Mail Archives: djgpp-workers/1997/11/25/11:40:49
My apologies for the latest mixup on the copyright line (and other troubles
from cosmetic changes).
Regarding your feedback on the stuff I posted:
I had dup2() call _dup2(), link() call _link(), etc. to keep the
consistent libc style of where XXX calls _XXX, which in turn calls the
FSEXT and the OS. Was XXX to _XXX done for special reasons? Do these
apply to any other functions (eg lseek)? In other words, which procedures
should be XXX and _XXX, and which should just be XXX?
(I remember some libraries, like "condor", used this feature on unix
libraries to add functionality to the standard API and still use the
lower-level calls).
side question: dup() seems that it should be reflected to an FSEXT through
fcntl(), should dup2() be reflected to an FSEXT in the same way?
_copy was separated from link() so that all programs and fsext's could
benefit from a _copy routine. Unfortunately copy() is not a call on any
unixy system I am familiar with. Maybe it should be called __FSEXT_copy()?
__FSEXT_get_function, __FSEXT_set_function both expect a fixed number of
arguments. Requiring more parameters would break existing code or
libraries. I haven't tried it with gcc, but on other compilers pulling
*more* parameters off the stack than provided causes all sorts of havoc.

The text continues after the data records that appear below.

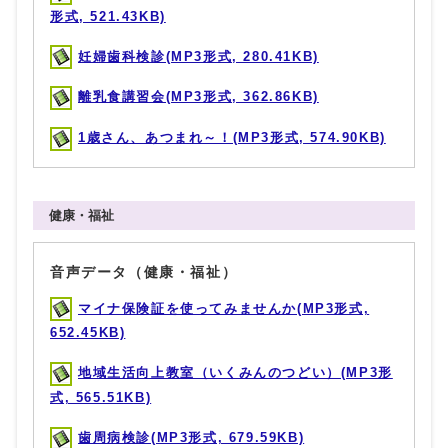
形式, 521.43KB)
妊婦歯科検診(MP3形式, 280.41KB)
離乳食講習会(MP3形式, 362.86KB)
1歳さん、あつまれ～！(MP3形式, 574.90KB)
健康・福祉
音声データ（健康・福祉）
マイナ保険証を使ってみませんか(MP3形式,
652.45KB)
地域生活向上教室（いくみんのつどい）(MP3形
式, 565.51KB)
歯周病検診(MP3形式, 679.59KB)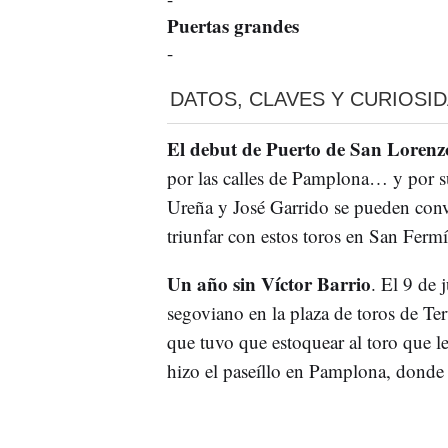
Puertas grandes
-
DATOS, CLAVES Y CURIOSI
El debut de Puerto de San Lorenz
por las calles de Pamplona… y por su
Ureña y José Garrido se pueden conver
triunfar con estos toros en San Fermí
Un año sin Víctor Barrio
. El 9 de 
segoviano en la plaza de toros de Ter
que tuvo que estoquear al toro que l
hizo el paseíllo en Pamplona, donde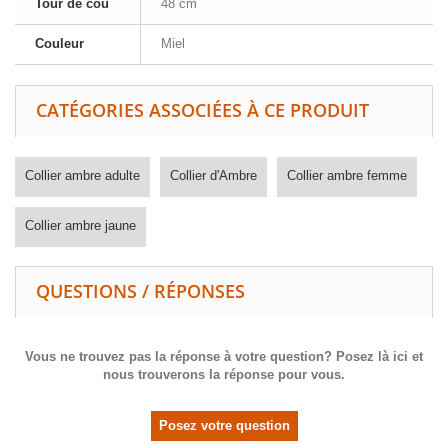
Tour de cou
48 cm
Couleur
Miel
CATÉGORIES ASSOCIÉES À CE PRODUIT
Collier ambre adulte
Collier d'Ambre
Collier ambre femme
Collier ambre jaune
QUESTIONS / RÉPONSES
Vous ne trouvez pas la réponse à votre question? Posez là ici et
nous trouverons la réponse pour vous.
Posez votre question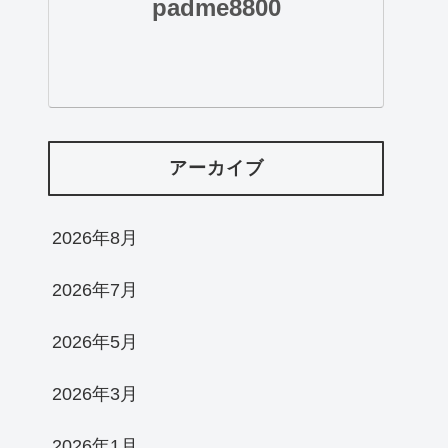
padme8800
アーカイブ
2026年8月
2026年7月
2026年5月
2026年3月
2026年1月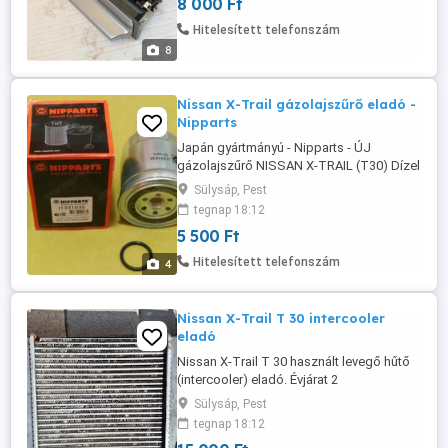
8 000 Ft
Mélysége 105 mm
Hitelesített telefonszám
8
Nissan X-Trail gázolajszűrő eladó -
Nipparts
Japán gyártmányú - Nipparts - ÚJ
gázolajszűrő NISSAN X-TRAIL (T30) Dízel
2.2 dCi 4x4 2 ccm 100 KW 136 LE (17887)
Sülysáp, Pest
Magasság: 125mm Külső átmérő: 95mm
tegnap 18:12
Menet 1: 3 4col X 16UNF Menet 2: M36x1.5
5 500 Ft
Tartozék: tömítő gumigyűrű 41mm
Kérésére elküldöm Foxposttal (1699 Ft)
Hitelesített telefonszám
4
20-213-7510
Nissan X-Trail T 30 intercooler
eladó
Nissan X-Trail T 30 használt levegő hűtő
(intercooler) eladó. Évjárat 2
Sülysáp, Pest
tegnap 18:12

So I created __FSEXT_get_handler and __FSEXT_set_handler that would work
with the others. Note: the the proposed fsext's are called with *more*
parameters than v2.01 fsext's expect, this works fine (eg, main is called
with three parameters, but most programs only use two of these).
__FSEXT_nop: I wanted/needed this routine for a fsext that works with the
waterloo tcp/ip stack. An example
chunk of code that uses wattcp:
void Sock_Read(S, Buffer, Size)
void* S;
char* Buffer;
unsigned Size;
{
unsigned N;
for (N = 0; !N;)
{
kbhit();
N = sock_fastread(S, Buffer, Size);
if (!N) tcp_tick(S);
}
}
The FSEXT would call tcp_tick(S) when a __FSEXT_nop is passed, allowing the
stack some time to keep the tcp connection alive, even if the application
does not want to read or write data.
__FSEXT_close_all
>What is this for? Doesn't libc's standard exit() close everything it
>should?
I don't think it does. exit() calls __stdio_cleanup_hook, which then calls
_fwalk to close all current FILE pointers with file numbers greater than
stderr. But this only close's fopen'd files. Did I miss another method
for closing open'd files (that are never used by the fopen/fclose/fread/etc)?
And I believe the pipe / FIFO extension I am working on should be closed at
exit, even when it has replaced stdin, stdout, stderr.